# Headlamp polishing



## Penquin (Oct 15, 2007)

Some time ago, a thread was posted about headlamp polishing and one member was waiting fora magic gizmo to be delivered…..

What was it, how well did it work and all sorts of similar questions.

Can anyone help please ? Our MH headlamps need polishing to remove the discoloured that seems common on these plastic surface, it was pointed out on our last MoT equivalent…….

Can anyone help me over what works to do this job ? I see to remember wet and dry, but very fine and buffing….

But my memory may be bluffing me !

Over to you knowledgable lot….


----------



## bilbaoman (Jun 17, 2016)

Turtle Wax rubbing compound or if not to bad toothpaste then polish with wax


----------



## GMJ (Jun 24, 2014)

It was Kev.
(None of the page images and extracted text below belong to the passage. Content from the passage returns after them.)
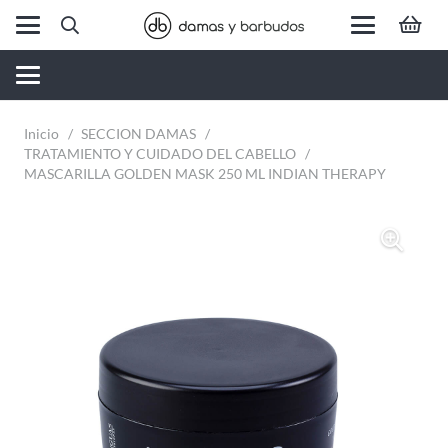
Inicio
/
SECCION DAMAS
/
TRATAMIENTO Y CUIDADO DEL CABELLO
/
MASCARILLA GOLDEN MASK 250 ML INDIAN THERAPY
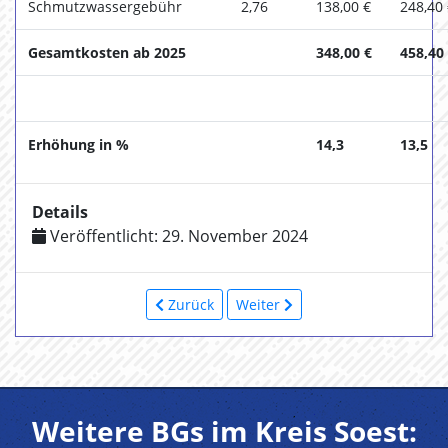
Schmutzwassergebühr
2,76
138,00 €
248,40
Gesamtkosten ab 2025
348,00 €
458,40
Erhöhung in %
14,3
13,5
Details
Veröffentlicht: 29. November 2024
Zurück
Weiter
Weitere BGs im Kreis Soest:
He ordered a rotary polisher from Ebay I think, for a very good price.

C'mon old man - have you tried it yet??


----------



## eurajohn (May 9, 2005)

Recently did mine, best to remove from van as it is messy, although if you mask up around them should be OK.
Start off by wet sanding with some 800 grit wet or dry paper, keep to straight strokes and use a soft pad and not finger tips, once the lens looks to be an all over opaque white after being washed off with clean water, ideally using a power polisher (if rotary more care required than if orbital) start with a medium grade cutting compound and then progressively moving to less abrasive compounds until finishing with some very fine polishing compound.
Alternately you can buy various kits to do the job, but if you read the reports for them most seem to have disappointed customers.

If they are quite bad a lot of effort will be required but persevere and it will be worth it.


.


----------



## Glandwr (Jun 12, 2006)

Brasso the metal polish is ideal for perspex.


----------



## Pudsey_Bear (Sep 25, 2008)

Posted at the time G.


----------



## Pudsey_Bear (Sep 25, 2008)

Said fred

https://forums.motorhomefacts.com/2...57-good-bit-kit-just-arrived.html#post3183115


----------



## Drew (May 30, 2005)

I've been using Permatex Fast Orange for a number of years without any problems, a quick wipe with a damp microfilm cloth and a spot of Fast Orange every few weeks keeps it clean and shiny. 

Available from Halfords and other outlets for about £6.


----------



## Penquin (Oct 15, 2007)

Burger, that seller has ended the sale, so will have todo some more,rapid, research while here in U.K.


----------